苦さがあったとしても、笑うことで少しでも自分の心をほぐしたかった。

「ミト様でも緊張することあるんですね」

マリアが驚く。

「ちょっと、『ミト様でも』ってどーゆーこと?」

ジロっと睨みつつも、茶化された方が気楽なミト。

「あっ、申し訳ありません」

マリアに茶化した気持ちは全くないのだが。
マリアは侍女になって、まだ1年に満たない。
年も17歳と若く、童顔で、茶色のショートボブの髪型が一層幼く見せていた。
至らない点も多いが、素直で頑張り屋なところがミトは好きだった。

「私たちが一緒ですから、大丈夫ですよ」

エイナがミトを励ました。

「ありがとう。
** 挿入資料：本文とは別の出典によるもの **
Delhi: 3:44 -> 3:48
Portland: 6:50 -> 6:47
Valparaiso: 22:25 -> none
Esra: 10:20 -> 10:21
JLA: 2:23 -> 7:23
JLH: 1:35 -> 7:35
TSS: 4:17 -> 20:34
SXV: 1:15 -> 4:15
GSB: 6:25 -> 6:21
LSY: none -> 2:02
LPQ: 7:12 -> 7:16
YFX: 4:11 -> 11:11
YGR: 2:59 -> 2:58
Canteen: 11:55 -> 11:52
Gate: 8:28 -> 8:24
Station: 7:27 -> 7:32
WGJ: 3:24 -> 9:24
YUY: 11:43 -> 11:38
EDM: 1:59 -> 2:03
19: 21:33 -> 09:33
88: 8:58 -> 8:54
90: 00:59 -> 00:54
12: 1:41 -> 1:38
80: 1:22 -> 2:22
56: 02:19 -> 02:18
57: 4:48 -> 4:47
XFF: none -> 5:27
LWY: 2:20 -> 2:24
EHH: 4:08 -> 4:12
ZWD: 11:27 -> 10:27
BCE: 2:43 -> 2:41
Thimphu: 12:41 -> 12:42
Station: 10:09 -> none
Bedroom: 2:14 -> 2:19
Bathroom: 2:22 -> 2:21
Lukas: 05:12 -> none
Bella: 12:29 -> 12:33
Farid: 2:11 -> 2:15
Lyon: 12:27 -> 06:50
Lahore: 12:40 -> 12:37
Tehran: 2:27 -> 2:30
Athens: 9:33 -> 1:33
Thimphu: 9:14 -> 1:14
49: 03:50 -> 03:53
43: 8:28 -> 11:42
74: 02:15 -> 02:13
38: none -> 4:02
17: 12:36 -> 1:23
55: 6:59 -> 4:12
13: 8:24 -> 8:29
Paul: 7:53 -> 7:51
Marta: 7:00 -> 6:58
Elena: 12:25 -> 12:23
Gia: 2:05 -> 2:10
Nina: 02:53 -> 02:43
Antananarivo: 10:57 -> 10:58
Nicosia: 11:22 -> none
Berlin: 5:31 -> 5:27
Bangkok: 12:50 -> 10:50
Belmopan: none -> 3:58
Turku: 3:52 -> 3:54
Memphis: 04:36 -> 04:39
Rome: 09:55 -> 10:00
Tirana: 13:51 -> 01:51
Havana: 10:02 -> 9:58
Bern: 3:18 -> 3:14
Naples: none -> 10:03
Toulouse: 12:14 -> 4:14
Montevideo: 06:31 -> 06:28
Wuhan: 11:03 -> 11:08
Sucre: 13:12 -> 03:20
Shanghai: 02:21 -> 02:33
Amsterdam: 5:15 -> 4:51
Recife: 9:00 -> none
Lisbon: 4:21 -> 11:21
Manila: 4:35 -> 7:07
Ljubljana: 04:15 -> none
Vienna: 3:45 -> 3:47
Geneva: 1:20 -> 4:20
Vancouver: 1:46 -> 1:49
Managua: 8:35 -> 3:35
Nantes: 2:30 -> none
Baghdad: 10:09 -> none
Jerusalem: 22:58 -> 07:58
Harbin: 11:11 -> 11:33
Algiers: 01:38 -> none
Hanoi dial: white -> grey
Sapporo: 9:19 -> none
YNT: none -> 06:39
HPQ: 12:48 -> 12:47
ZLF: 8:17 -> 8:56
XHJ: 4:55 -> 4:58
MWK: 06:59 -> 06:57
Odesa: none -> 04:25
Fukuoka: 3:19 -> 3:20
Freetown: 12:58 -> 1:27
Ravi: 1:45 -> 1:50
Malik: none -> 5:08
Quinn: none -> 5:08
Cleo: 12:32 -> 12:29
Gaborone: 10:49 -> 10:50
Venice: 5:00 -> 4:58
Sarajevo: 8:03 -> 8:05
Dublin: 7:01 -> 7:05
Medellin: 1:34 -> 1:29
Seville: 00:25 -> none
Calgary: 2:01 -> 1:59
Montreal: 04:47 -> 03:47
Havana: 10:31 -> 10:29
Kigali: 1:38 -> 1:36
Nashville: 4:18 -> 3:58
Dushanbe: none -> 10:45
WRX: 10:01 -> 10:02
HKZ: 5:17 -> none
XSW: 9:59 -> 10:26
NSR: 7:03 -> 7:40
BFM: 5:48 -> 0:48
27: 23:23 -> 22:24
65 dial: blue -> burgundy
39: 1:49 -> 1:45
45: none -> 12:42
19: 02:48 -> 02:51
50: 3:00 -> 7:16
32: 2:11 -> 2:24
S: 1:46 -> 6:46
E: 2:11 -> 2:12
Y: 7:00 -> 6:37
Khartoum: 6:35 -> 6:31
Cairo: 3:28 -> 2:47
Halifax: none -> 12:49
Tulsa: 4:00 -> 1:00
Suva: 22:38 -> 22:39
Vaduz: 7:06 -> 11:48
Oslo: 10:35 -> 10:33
エイナ」

馬車の外にはダケルも控えている。
道中危険がないように、騎士団長の仕事を調整して護衛を申し出てくれたのだ。
道中街で一泊し、次の日の昼前にローザン王国へ着いた。
王宮は高い塀に囲まれ、正門は見上げるほどに大きい。

「お待ちしておりました。ミト様」

その大きな正門の前で、ミトの到着を待ち構えている者がいた。
馬車の窓越しに丁寧にお辞儀をされる。

「私は、ローザン王国第一王位継承者の世話役、セイラム=ナカユキと申します。王宮までご案内致します」

「ありがとうございます」

ミトは一応王国の姫らしく、しとやかにお礼を言い微笑んだ。
まったくもってキャラじゃないが、自分はラミリア王国の名を背負ってこの国に嫁ぐのだから仕方がない。

「お疲れでしょうが、今しばらく御辛抱ください」

そう言って、セイラムは窓の視界から見えなくなってしまった。
馬車が動き出す。
とてもとても大きな城なのだろう。
10分程揺られて、やっと馬車を降りることができた。